[REQUIRED WORK] Restate exactly the lines below, from the one containing "Actualizado: 30 Jan, 2024" through the final line, and leave out the pictures.

════

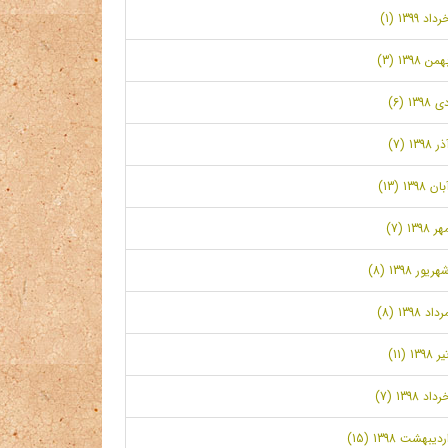
رداد 1399 (1)
همن 1398 (3)
ی 1398 (6)
ر 1398 (7)
بان 1398 (13)
ر 1398 (7)
هریور 1398 (8)
رداد 1398 (8)
ر 1398 (11)
رداد 1398 (7)
ردیبهشت 1398 (15)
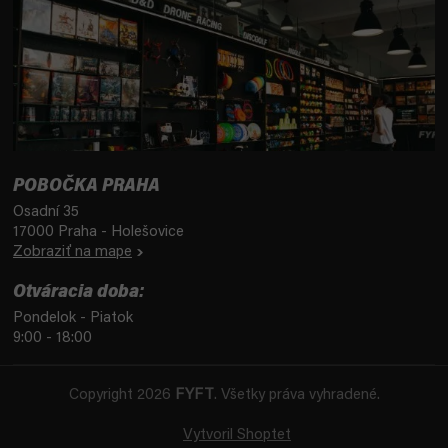
POBOČKA PRAHA
Osadní 35
17000 Praha - Holešovice
Zobraziť na mape
Otváracia doba:
Pondelok - Piatok
9:00 - 18:00
Copyright 2026
FYFT
. Všetky práva vyhradené.
Vytvoril Shoptet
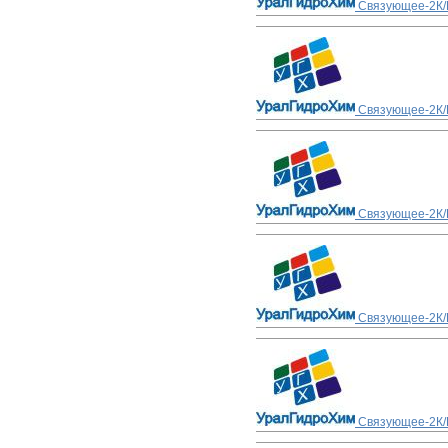
Связующее-2К/П
Связующее-2К/П
Связующее-2К/П
Связующее-2К/П
Связующее-2К/П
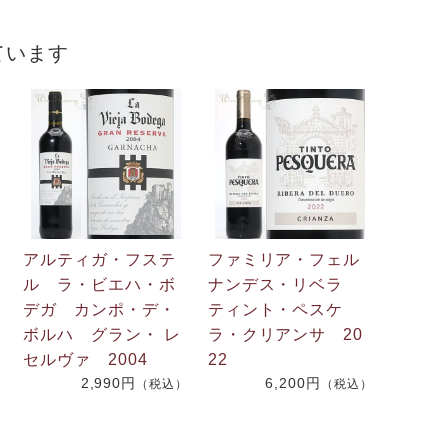
ています
アルティガ・フステ
ファミリア・フェル
ル ラ・ビエハ・ボ
ナンデス・リベラ
デガ カンポ・デ・
ティント・ペスケ
）
ボルハ グラン・ レ
ラ・クリアンサ 20
セルヴァ 2004
22
2,990円
6,200円
（税込）
（税込）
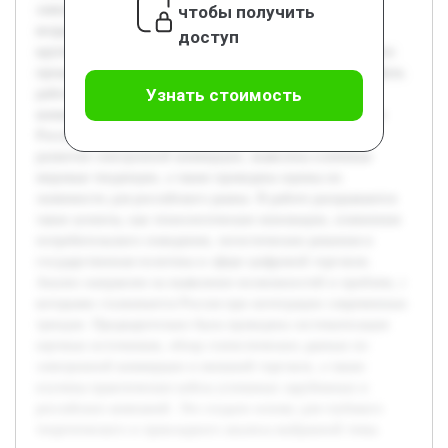
чтобы получить
электронной коммерции на глобальном уровне и ее
возрастающей ролью во внешней торговле. Россия, как
доступ
крупная экономическая держава, испытывает влияние этих
процессов, что требует глубокого анализа и адаптации. Цель
Узнать стоимость
работы — исследовать мировые тренды в электронной
коммерции и оценить их влияние на внешнюю торговлю
России. В рамках работы будет рассмотрена динамика
развития электронной коммерции, выявлены ключевые
мировые тенденции, а также проведена оценка их
значимости для российского рынка. В работе раскрываются
такие аспекты, как технологические инновации, изменения
потребительского поведения, логистические решения и
государственная политика в сфере цифровой торговли.
Анализ направлен на выявление возможностей и проблем, с
которыми сталкивается Россия при интеграции современных
трендов. Предварительно была проведена систематизация
научных источников, обзор статистических данных по
электронной коммерции и внешней торговле, а также
изучены практические кейсы успешных зарубежных и
российских компаний. Это создало основу для глубокого
теоретического и прикладного анализа выбранной темы.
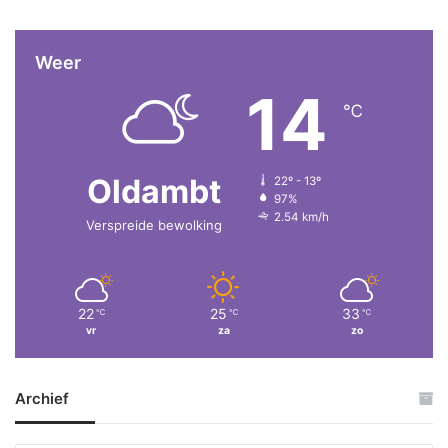
Weer
14
℃
Oldambt
22º - 13º
97%
2.54 km/h
Verspreide bewolking
22
25
33
℃
℃
℃
vr
za
zo
Archief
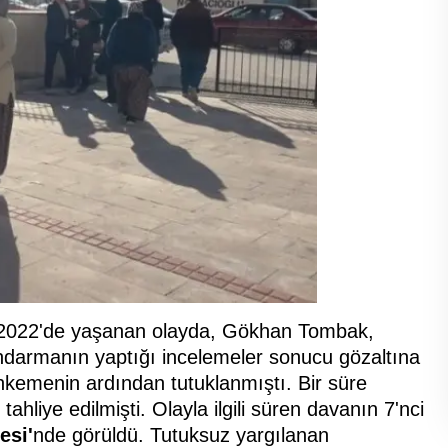
ık 2022'de yaşanan olayda, Gökhan Tombak,
 Jandarmanın yaptığı incelemeler sonucu gözaltına
hkemenin ardından tutuklanmıştı. Bir süre
tahliye edilmişti. Olayla ilgili süren davanın 7'nci
esi'
nde görüldü. Tutuksuz yargılanan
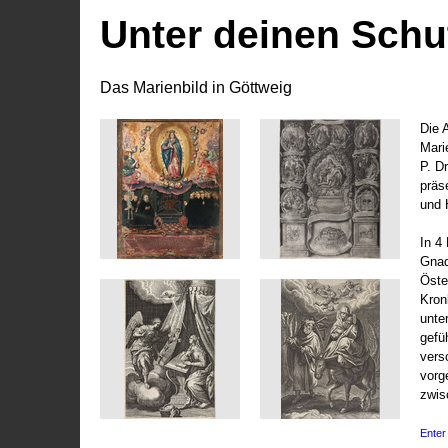
Unter deinen Schu
Das Marienbild in Göttweig
Die 
Marie
P. D
präs
und 
In 4
Gnad
Öste
Kronl
unte
gefü
vers
vorg
zwis
Enter 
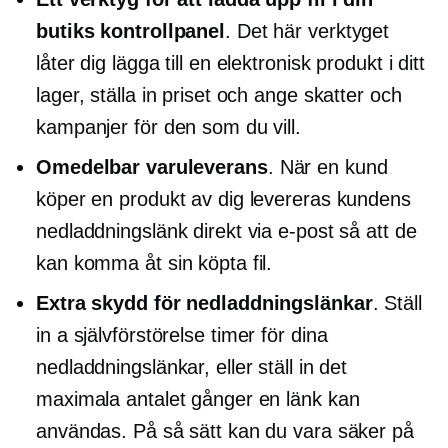
butiks kontrollpanel
. Det här verktyget
låter dig lägga till en elektronisk produkt i ditt
lager, ställa in priset och ange skatter och
kampanjer för den som du vill.
Omedelbar varuleverans
. När en kund
köper en produkt av dig levereras kundens
nedladdningslänk direkt via e-post så att de
kan komma åt sin köpta fil.
Extra skydd för nedladdningslänkar
. Ställ
in a
självförstörelse
timer för dina
nedladdningslänkar, eller ställ in det
maximala antalet gånger en länk kan
användas. På så sätt kan du vara säker på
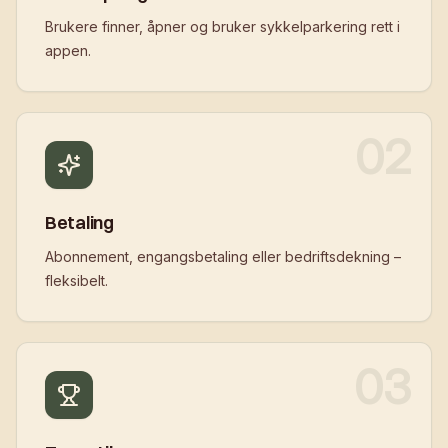
Brukere finner, åpner og bruker sykkelparkering rett i
appen.
02
Betaling
Abonnement, engangsbetaling eller bedriftsdekning –
fleksibelt.
03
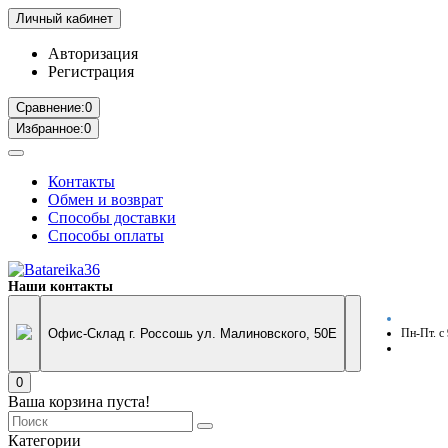
Личный кабинет
Авторизация
Регистрация
Сравнение:
0
Избранное:
0
Контакты
Обмен и возврат
Способы доставки
Способы оплаты
Наши контакты
Офис-Склад г. Россошь ул. Малиновского, 50Е
Пн-Пт. с
0
Ваша корзина пуста!
Категории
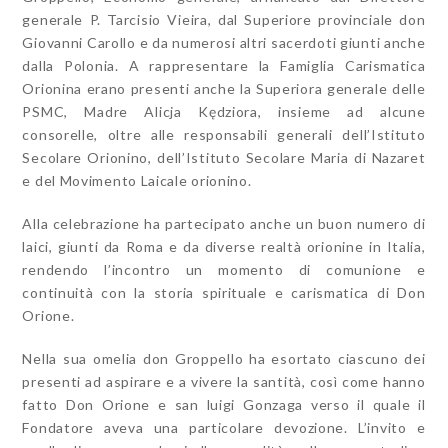
generale P. Tarcisio Vieira, dal Superiore provinciale don
Giovanni Carollo e da numerosi altri sacerdoti giunti anche
dalla Polonia. A rappresentare la Famiglia Carismatica
Orionina erano presenti anche la Superiora generale delle
PSMC, Madre Alicja Kędziora, insieme ad alcune
consorelle, oltre alle responsabili generali dell’Istituto
Secolare Orionino, dell’Istituto Secolare Maria di Nazaret
e del Movimento Laicale orionino.
Alla celebrazione ha partecipato anche un buon numero di
laici, giunti da Roma e da diverse realtà orionine in Italia,
rendendo l’incontro un momento di comunione e
continuità con la storia spirituale e carismatica di Don
Orione.
Nella sua omelia don Groppello ha esortato ciascuno dei
presenti ad aspirare e a vivere la santità, così come hanno
fatto Don Orione e san luigi Gonzaga verso il quale il
Fondatore aveva una particolare devozione. L’invito e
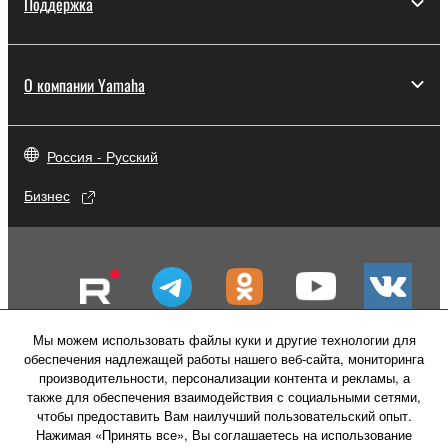
Поддержка
О компании Yamaha
Россия - Русский
Бизнес
Мы можем использовать файлы куки и другие технологии для
обеспечения надлежащей работы нашего веб-сайта, мониторинга
производительности, персонализации контента и рекламы, а
также для обеспечения взаимодействия с социальными сетями,
чтобы предоставить Вам наилучший пользовательский опыт.
Нажимая «Принять все», Вы соглашаетесь на использование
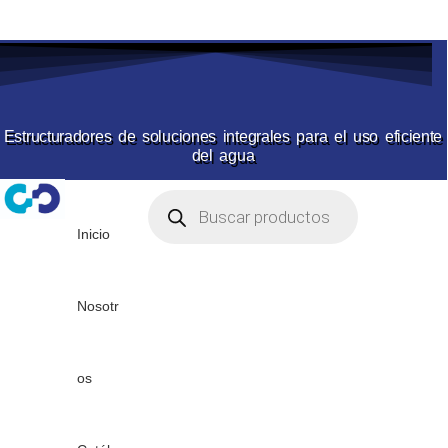
Estructuradores de soluciones integrales para el uso eficiente
del agua
Inicio
Nosotr
os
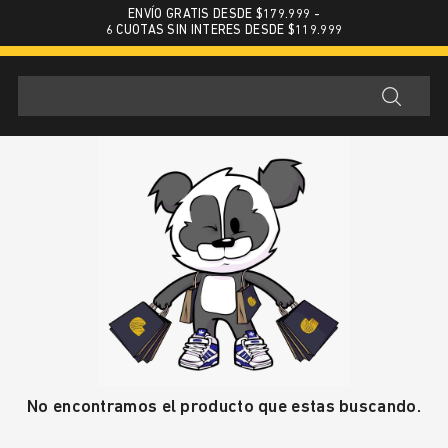
ENVÍO GRATIS DESDE $179.999 -
6 CUOTAS SIN INTERES DESDE $119.999
No encontramos el producto que estas buscando.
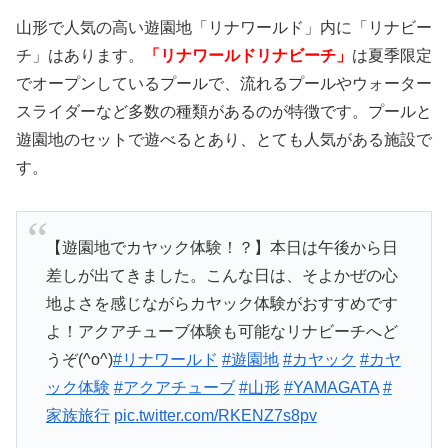
山形で人気の高い遊園地「リナワールド」内に「リナビー
チ」はあります。
「リナワールドリナビーチ」
は夏季限定
でオープンしているプールで、流れるプールやウォーター
スライダーなど多数の種類があるのが特徴です。プールと
遊園地のセットで遊べるとあり、とても人気がある施設で
す。
【遊園地でカヤック体験！？】本日は午後から日
差しが出てきました。こんな日は、そよかぜの心
地よさを感じながらカヤック体験がおすすめです
よ！アクアチューブ体験も可能なリナビーチへど
うぞ(^o^)
#リナワールド
#遊園地
#カヤック
#カヤ
ック体験
#アクアチューブ
#山形
#YAMAGATA
#
家族旅行
pic.twitter.com/RKENZ7s8pv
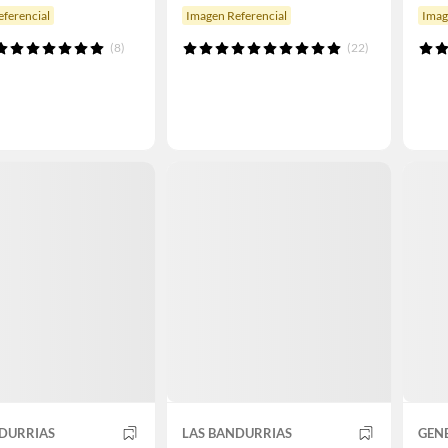
ferencial
Imagen Referencial
Imag
(8)
(22)
NDURRIAS
LAS BANDURRIAS
GEN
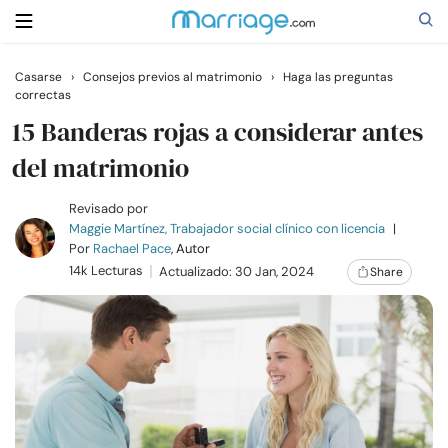
Casarse
›
Consejos previos al matrimonio
›
Haga las preguntas
correctas
Buscar
15 Banderas rojas a considerar antes
del matrimonio
Casarse
Revisado por
Maggie Martínez, Trabajador social clínico con licencia
|
Relaciones
Por
Rachael Pace
, Autor
14k Lecturas
Actualizado: 30 Jan, 2024
Share
Familia
Ayuda
Cursos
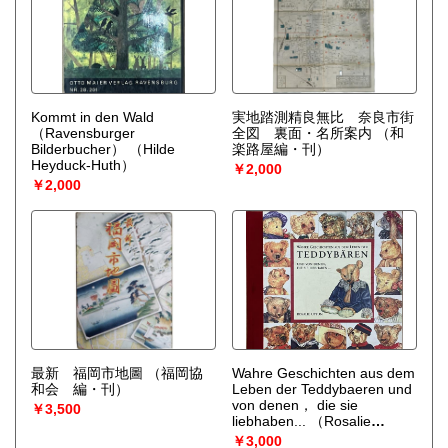
Kommt in den Wald
実地踏測精良無比 奈良市街
（Ravensburger
全図 裏面・名所案内
（和
Bilderbucher）
（Hilde
楽路屋編・刊）
Heyduck-Huth）
￥2,000
￥2,000
最新 福岡市地圖
（福岡協
Wahre Geschichten aus dem
和会 編・刊）
Leben der Teddybaeren und
von denen， die sie
￥3,500
liebhaben...
（Rosalie
Upton）
￥3,000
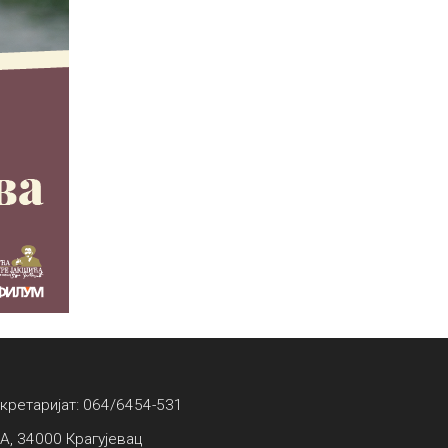
екретаријат: 064/6454-531
А, 34000 Крагујевац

════

[RESPONSE AREA]
Actualizado: 30 Jan, 2024
Share
Familia
Ayuda
Cursos
Kommt in den Wald
実地踏測精良無比 奈良市街
（Ravensburger
全図 裏面・名所案内
（和
Bilderbucher）
（Hilde
楽路屋編・刊）
Heyduck-Huth）
￥2,000
￥2,000
最新 福岡市地圖
（福岡協
Wahre Geschichten aus dem
和会 編・刊）
Leben der Teddybaeren und
von denen， die sie
￥3,500
liebhaben...
（Rosalie
Upton）
￥3,000
екретаријат: 064/6454-531
А, 34000 Крагујевац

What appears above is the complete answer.